Dr. Kimberlee Josephson, associate professor of business administration, published “Could LinkedIn notifications be contributing to the Great Resignation?,” on Fast Company today. Using extensive data sets, Dr. Josephson “questions whether the visibility of LinkedIn members’ skews the view of what a career path entails or even the time that should be invested when taking on a new position.” She also discussed ways to improve work culture to better retain colleagues.
Archive for March 2022
Student researchers Ashley Swogger ’23 (mathematics) and Jesse Arnold ‘23 (mathematics) have become published co-authors with Dr. David Lyons, professor of mathematical sciences, in an article detailing the results of their summer 2021 research project. Their article, “Local unitary classes of states invariant under permutation subgroups,” published in the top-tier research journal Physical Review A [Phys. Rev. A, 105:032442, 2022], is about the theory and applications of entangled quantum states. With this achievement, The LVC Mathematical Physics Research Group celebrates 20 years of collaborative student-faculty research with this achievement.
Dr. Will Delavan, associate professor of economics, was among the nationally recognized experts in the recent MoneyGeek article, “Should You Invest in Cryptocurrencies or the Stock Market?” Among the group’s findings, it was noted that “Our analysis found that both stocks and cryptocurrencies have the potential for significant returns in portfolio value.”
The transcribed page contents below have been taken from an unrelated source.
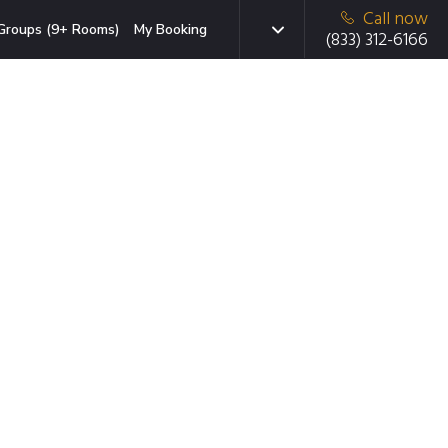
Call now
Groups (9+ Rooms)
My Booking
(833) 312-6166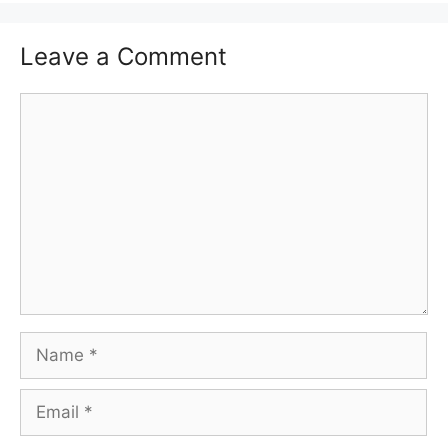
Leave a Comment
Comment
Name
Email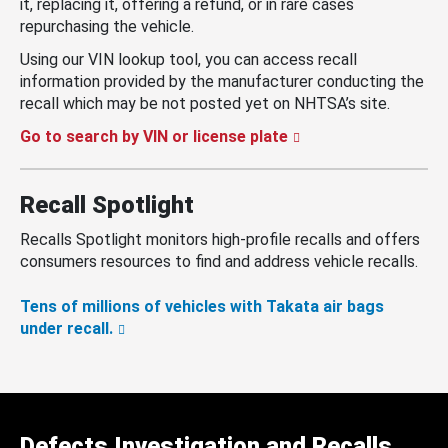
it, replacing it, offering a refund, or in rare cases
repurchasing the vehicle.
Using our VIN lookup tool, you can access recall
information provided by the manufacturer conducting the
recall which may be not posted yet on NHTSA’s site.
Go to search by VIN or license plate
Recall Spotlight
Recalls Spotlight monitors high-profile recalls and offers
consumers resources to find and address vehicle recalls.
Tens of millions of vehicles with Takata air bags
under recall.
Defects Investigation and Recalls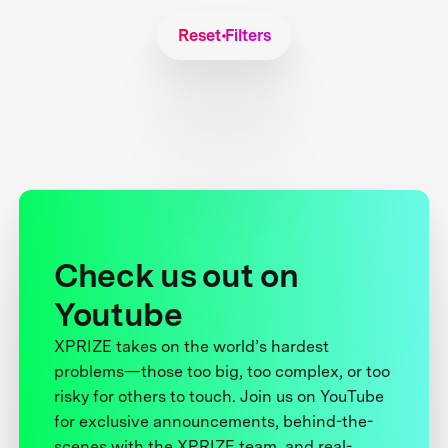
Reset Filters
Check us out on
Youtube
XPRIZE takes on the world’s hardest
problems—those too big, too complex, or too
risky for others to touch. Join us on YouTube
for exclusive announcements, behind-the-
scenes with the XPRIZE team, and real-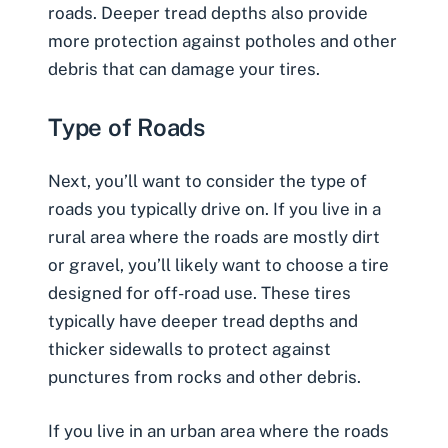
roads. Deeper tread depths also provide
more protection against potholes and other
debris that can damage your tires.
Type of Roads
Next, you’ll want to consider the type of
roads you typically drive on. If you live in a
rural area where the roads are mostly dirt
or gravel, you’ll likely want to choose a tire
designed for off-road use. These tires
typically have deeper tread depths and
thicker sidewalls to protect against
punctures from rocks and other debris.
If you live in an urban area where the roads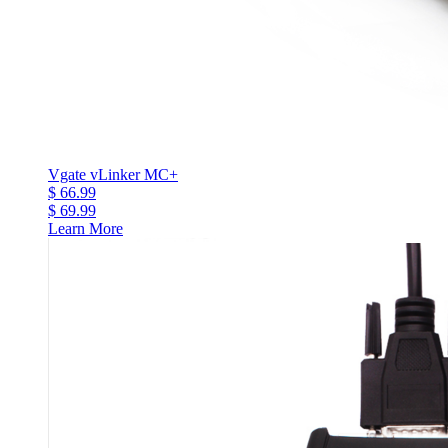
Vgate vLinker MC+
$ 66.99
$ 69.99
Learn More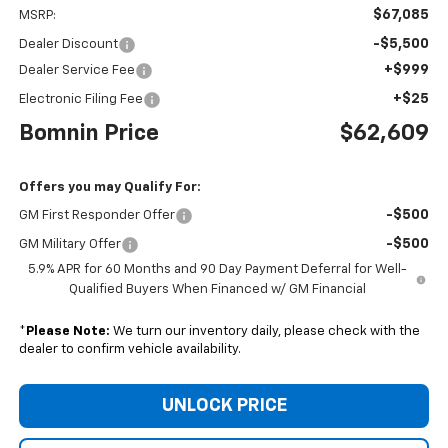
$67,085
MSRP:
-$5,500
Dealer Discount
+$999
Dealer Service Fee
+$25
Electronic Filing Fee
Bomnin Price
$62,609
Offers you may Qualify For:
-$500
GM First Responder Offer
-$500
GM Military Offer
5.9% APR for 60 Months and 90 Day Payment Deferral for Well-
Qualified Buyers When Financed w/ GM Financial
*
Please Note:
We turn our inventory daily, please check with the
dealer to confirm vehicle availability.
UNLOCK PRICE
Dr. Kimberlee Josephson, associate professor of business administration, published “Why Size Matters, Dependency Debilitates, and Markets Must be Left Alone” at the American Institute for Economic Research (AIER). Dr. Josephson discusses what is conducive for market growth and refers to dependency studies and the history of development theory.
Sammy Nickalls, a student in the Clinical Mental Health Counseling Program, recently published “Log Off–Self-Help for the Extremely Online.” According to an announcement from Spruce Books, a Sasquatch Imprint, “Sammy Nickalls created a guided journal to help us improve our relationships with our devices…”
Dr. Jenna Marx, assistant professor of psychology, presented “Mindfulness and Meditation Information Online: A Content Analysis,” with Alyssa Miller ’20 (psychology and neuroscience) at the 2022 Eastern Psychological Association Conference in New York City during spring break. Dr. Marx and Miller presented research conducted with Emily Frazier ’21 (biology), Jasmine Locke ’21 (psychology), and Jacob Beard ’21 (business administration). Among other revelations, their student-faculty research found that “Online information about mindfulness and meditation varies in adherence to information literacy guidelines.”
Sydney Petrasic ’21 (neuroscience) presented “Intellectual Humility: Connections to Reasoning, Cognitive Attitudes, and Irrational Beliefs” at the 2022 Eastern Psychological Association Conference in New York City. Petrasic’s presentation was the result of student-faculty research with Dr. Lou Manza, chair and professor of psychology, and psychology majors Margaret Mailey ’24, Jordan Stum ’23, Molly Faron ’23 (psychology and sociology), Sydney Fitzgerald, and Ashley Dotey ’21. The researchers found that “Conspirational beliefs were correlated with being overconfident in one’s intellectual skills—but not with logical reasoning ability.”
Dr. Lou Manza, chair and professor of psychology, presented “Grit: Connections to Self-Esteem, Self-Worth, Cognitive Processing, and Aging” at the 2022 Eastern Psychological Association Conference in New York City during spring break. Dr. Manza’s presentation, produced through a student-faculty research project with Julia Gabriel ’22 (psychology), Mallory Anderson ’22 (psychology), Samantha Paradise ’22 (psychology), Sophie Stranick ’24 (psychology and criminal justice), Shelby Anderson ’21 (psychology), and Amber Kintzer ’21, M’22 (psychology and master of business administration), noted that “High levels of grit were related to having positive self-esteem/worth, strong habits of mind, good metacognitive awareness, and aging.”
Dr. Gabriella McEvoy, chair of languages and professor of Spanish, joined two students in Puerto Rico during spring break to present their research at the XXIX Congreso Internacional de Literatura y Estudios Hispánicos in San Juan, Puerto Rico.
Julia Resele ’22, early childhood, special education, and Spanish, presented “Mercedes Gallagher de Parks: A Hidden Gem in the Peruvian Feminist Movement,” and Grace Parks ’21, D’23, exercise science, physical therapy, and Spanish, presented “Effects of World War II through the perspective of the Peruvian intellectual, Mercedes Gallagher de Parks.” Their research projects were developed with Dr. McEvoy as part of her current research and work done in her Latin American Cultures class and will be published as a book next year.